The rise of the Asian consumer will, in many ways, be a reprise of the world that was dominated by the personal computer. Therefore, the Asian hardware companies that mainly win will be the ones who dominate the PC world now: Hon Hai, Samsung, TSMC, with the addition of newer names, such as Mediatek, would be a good place to start  

A Media Centric Age
In an age when billions of devices are linked to the internet, and when most of them are mobile, what we have is the mother of all networks. Increasingly, these devices and the internet will be used for communication and the creation of communities. This pattern has been under way for some years and is already affecting which brands consumers value. Yet it may be have its profoundest impact upon the consumption of media. Look at the following chart, which comes from the Silicon Alley Insider website. It analyses Amazon’s sales, which for the first time are now dominated, not by books or CDs, but by digital products.

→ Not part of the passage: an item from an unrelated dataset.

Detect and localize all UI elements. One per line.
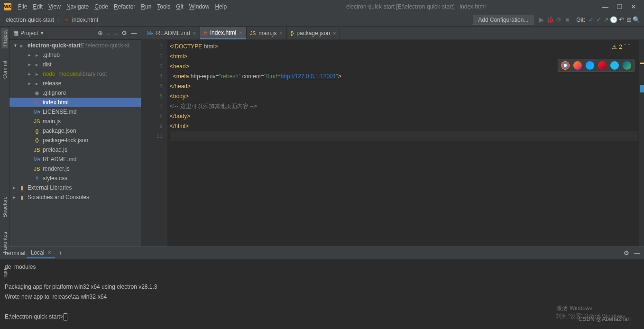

The network is being built, rapidly it is being populated by devices, as our various charts illustrate. The next step is that networks and devices have to do something. Increasingly, what they will be used for is the consumption of content. This is one of the articles of faith behind our theme of the Smart Paradigm.
The future just happened. In 2009 mobile data, for the first time, outstripped mobile voice. Yet there are only 400m mobile broadband connections, compared to 4.3 billion mobile phone subscribers. By 2013, more than 90% of global consumer data traffic will be video on demand and TV. Today, Youtube traffic is greater than that of the entire internet during much of last decade. Each minute 24 hours of video are uploaded to Youtube.
Asia’s influence is rising, and as the power of the region’s consumers increases, then Asian   media companies and internet names, such as NC Soft, NHN, CTrip, Tencent, Baidu will continue to prosper. Over the coming weeks we will examine this theme further because there are obviously opportunities to be had within the Indian media scene. 
However, let us not forget the West. American culture shaped the 20th Century, there is something about the American sense of fantasy that is seductive. This may have something to do with the fact that capitalism is making us more infantile. Therefore, American and some other Western media giants, such as Disney, Time Warner and News Corp, will among the winners from the digitalisation of Asia. Apple would be the other name we would focus on. Our hunch is that Apple may be the Western company that benefits most from the rise of Asia. By contrast, Microsoft, like Nokia, is likely to be among the Western losers.